Hours earlier her main political ally, Motiur Rahman Nizami, leader of the Jamaat-e-Islami party, was hanged at a Dhaka jail for the massacre of intellectuals during the 1971 war. Police said hundreds of Nizami's supporters attacked them with stones in the north-western city of Rajshahi, where a liberal professor was killed by suspected Islamists last month.
"There were 500 Jamaat activists who were protesting the execution. We fired rubber bullets as they became violent," Rajshahi police inspector Selim Badsah told AFP, adding that about 20 were arrested.

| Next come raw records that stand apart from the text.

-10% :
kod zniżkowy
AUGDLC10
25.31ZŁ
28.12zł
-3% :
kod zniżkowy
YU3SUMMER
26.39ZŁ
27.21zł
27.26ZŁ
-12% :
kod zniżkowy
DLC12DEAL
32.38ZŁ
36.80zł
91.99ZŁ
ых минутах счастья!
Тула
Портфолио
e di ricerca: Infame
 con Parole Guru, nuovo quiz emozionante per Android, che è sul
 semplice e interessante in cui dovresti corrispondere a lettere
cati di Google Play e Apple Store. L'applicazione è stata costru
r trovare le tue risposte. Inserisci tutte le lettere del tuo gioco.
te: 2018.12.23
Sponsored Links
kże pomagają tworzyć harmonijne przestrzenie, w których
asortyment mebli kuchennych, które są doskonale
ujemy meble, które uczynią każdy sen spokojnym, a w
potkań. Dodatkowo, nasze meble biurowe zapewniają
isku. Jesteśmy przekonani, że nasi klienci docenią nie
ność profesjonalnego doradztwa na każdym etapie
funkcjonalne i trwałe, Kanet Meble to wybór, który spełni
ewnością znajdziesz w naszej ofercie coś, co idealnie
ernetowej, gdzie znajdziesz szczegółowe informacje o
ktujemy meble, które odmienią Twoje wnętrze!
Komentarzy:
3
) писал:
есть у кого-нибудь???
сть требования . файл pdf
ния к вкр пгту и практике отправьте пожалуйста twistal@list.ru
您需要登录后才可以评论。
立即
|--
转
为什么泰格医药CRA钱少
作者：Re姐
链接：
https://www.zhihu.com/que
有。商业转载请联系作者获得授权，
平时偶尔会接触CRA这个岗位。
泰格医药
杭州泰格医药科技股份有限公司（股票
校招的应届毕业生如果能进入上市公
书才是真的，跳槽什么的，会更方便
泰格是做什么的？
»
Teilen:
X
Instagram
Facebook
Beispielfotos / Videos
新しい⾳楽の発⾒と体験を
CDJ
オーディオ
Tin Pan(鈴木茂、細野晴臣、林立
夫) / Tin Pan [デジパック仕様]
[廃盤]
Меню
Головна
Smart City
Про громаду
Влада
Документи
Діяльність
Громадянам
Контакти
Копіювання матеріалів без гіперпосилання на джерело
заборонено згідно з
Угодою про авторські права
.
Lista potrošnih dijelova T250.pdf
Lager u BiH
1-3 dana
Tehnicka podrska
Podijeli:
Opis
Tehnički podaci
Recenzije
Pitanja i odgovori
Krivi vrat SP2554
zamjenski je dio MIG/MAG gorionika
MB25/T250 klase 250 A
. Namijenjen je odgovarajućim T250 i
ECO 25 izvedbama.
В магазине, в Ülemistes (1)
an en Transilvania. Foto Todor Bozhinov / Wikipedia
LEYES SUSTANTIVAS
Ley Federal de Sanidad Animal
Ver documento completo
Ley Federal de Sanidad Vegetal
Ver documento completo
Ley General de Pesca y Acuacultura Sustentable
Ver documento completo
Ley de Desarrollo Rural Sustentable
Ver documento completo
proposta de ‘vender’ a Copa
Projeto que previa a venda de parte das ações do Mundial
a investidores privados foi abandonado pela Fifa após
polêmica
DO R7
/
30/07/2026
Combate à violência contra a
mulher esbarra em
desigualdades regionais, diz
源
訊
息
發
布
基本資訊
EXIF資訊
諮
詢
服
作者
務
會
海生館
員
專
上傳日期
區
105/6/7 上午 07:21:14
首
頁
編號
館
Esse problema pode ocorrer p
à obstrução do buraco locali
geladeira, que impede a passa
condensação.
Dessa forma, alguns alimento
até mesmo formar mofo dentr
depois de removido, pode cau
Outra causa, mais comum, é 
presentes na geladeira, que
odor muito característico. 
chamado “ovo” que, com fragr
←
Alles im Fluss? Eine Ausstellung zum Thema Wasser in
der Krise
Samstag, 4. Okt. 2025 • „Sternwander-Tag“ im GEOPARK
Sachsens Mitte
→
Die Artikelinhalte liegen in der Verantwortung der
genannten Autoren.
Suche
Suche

Jamaat and ruling party supporters also clashed in Chittagong, where about 2,500 Islamists attended a service for the executed leader, the port city's deputy police chief Masudul Hasan told AFP. Security was tight across the country, with checkpoints erected on main roads in Dhaka to deter violence and thousands of police patrolling the capital. Nizami, a 73-year-old former government minister, was the fifth and most senior opposition figure executed since the secular administration set up a controversial war crimes tribunal in 2010.